Reminds me, though, of Metaphor and War, Again, that very interesting essay from alternet which explored why and how people become misinformed about things -- e.g. Saddam Hussein was behind 9/11 -- and why giving them "the facts" is usually not enough to adjust their world view. The author, correctly insofar as I can tell, asserts that the metaphorical framework that surrounds an issue is far more important in terms of how the public receives it than the actual substantive details themselves. He talks about how the nations-as-people metaphor is used to tell stories with heroes and villains in order to sell war.
The connection for me is that the main (or meta) problem with the "peace plan" is its foundation in the binary, zero-sum meme of "us right, you wrong" which is so prevalent in the conservative media and bathroom graffiti these days. It would seem that any sober analysis of history and current international relationships would conclude that as far as nations are concerned, everyone is wrong. Certainly some nations are more wrong than others, but I can't think of a single nation that's above reproach. Even the Canadians persecuted the Innuit people at one point, if I recall.
I've been mulling over this for quite some time, trying to think of an alternative to the hero/villain story which still makes use of the nations-as-people basis (which is with us, for better or worse). The other night after reading Joe Sacco's "Palestine" -- you should check out Sacco if you haven't already: he's the brilliant cartoonist equivalent of an intrepid photojournalist -- I thought maybe the family might work. Not the fantasy nuclear family, but rather the extended, sprawling, fractured, step/in-law, dysfunctional post-modern reality.
Families are messed up, and most of all they have history, good and bad. In real families, while there are leaders and black sheep, no one is "good" and no one else is "evil." There are times when people are right and people are wrong, but there is no unshakable blanket statement, no "evil--doers" or crusading saviors. Real families are complex, and the solutions to their problems require humility, communication, compromise. I don't know. Maybe, this is a completely half-baked idea (I know it's not original), but maybe it's worth elaborating on a touch in the future.

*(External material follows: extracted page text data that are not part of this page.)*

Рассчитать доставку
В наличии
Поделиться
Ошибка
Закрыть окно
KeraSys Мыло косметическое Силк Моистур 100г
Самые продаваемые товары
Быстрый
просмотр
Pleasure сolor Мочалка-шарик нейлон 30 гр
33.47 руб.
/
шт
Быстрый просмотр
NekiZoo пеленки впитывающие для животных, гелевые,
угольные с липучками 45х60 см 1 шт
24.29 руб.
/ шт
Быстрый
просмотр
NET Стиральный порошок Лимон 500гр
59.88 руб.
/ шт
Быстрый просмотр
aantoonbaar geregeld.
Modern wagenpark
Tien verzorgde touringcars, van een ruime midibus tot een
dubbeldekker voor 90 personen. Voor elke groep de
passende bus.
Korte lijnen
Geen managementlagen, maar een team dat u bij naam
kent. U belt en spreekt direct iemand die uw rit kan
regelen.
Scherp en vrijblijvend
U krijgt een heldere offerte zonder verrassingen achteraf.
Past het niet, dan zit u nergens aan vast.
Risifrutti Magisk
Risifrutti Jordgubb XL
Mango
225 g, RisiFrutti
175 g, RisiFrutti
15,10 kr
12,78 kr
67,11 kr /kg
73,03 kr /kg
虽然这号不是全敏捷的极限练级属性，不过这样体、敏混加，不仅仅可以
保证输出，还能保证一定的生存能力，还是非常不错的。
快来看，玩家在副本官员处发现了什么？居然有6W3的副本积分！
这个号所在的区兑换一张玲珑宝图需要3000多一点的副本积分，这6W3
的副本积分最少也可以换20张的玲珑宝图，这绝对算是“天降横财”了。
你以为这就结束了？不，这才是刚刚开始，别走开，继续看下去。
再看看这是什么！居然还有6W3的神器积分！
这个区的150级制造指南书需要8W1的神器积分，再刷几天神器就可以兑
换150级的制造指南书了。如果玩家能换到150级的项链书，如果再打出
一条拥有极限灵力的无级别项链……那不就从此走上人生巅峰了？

Finally, in case you've missed it in the past week. Things are going bad in Iraq. A number of US solders were killed, some in accidents, some by snipers, some just gunned down in broad daylight. The occupation team is being shuffled -- all the top people, Gardner, Bodine, etc -- are being replaced, as nearly a month after the end of major combat the country is continuing to disintigrate. Rumsfeld is trying to limit visits to the region by Congresspeople to 2 hours in-and-out. Looting continues. No WMD have been found, and the Army Expiditionary Force that's in charge of searching for them is being dismantled. Bad news all around. There are stll some causes for hope, but the current trend is far from encouraging.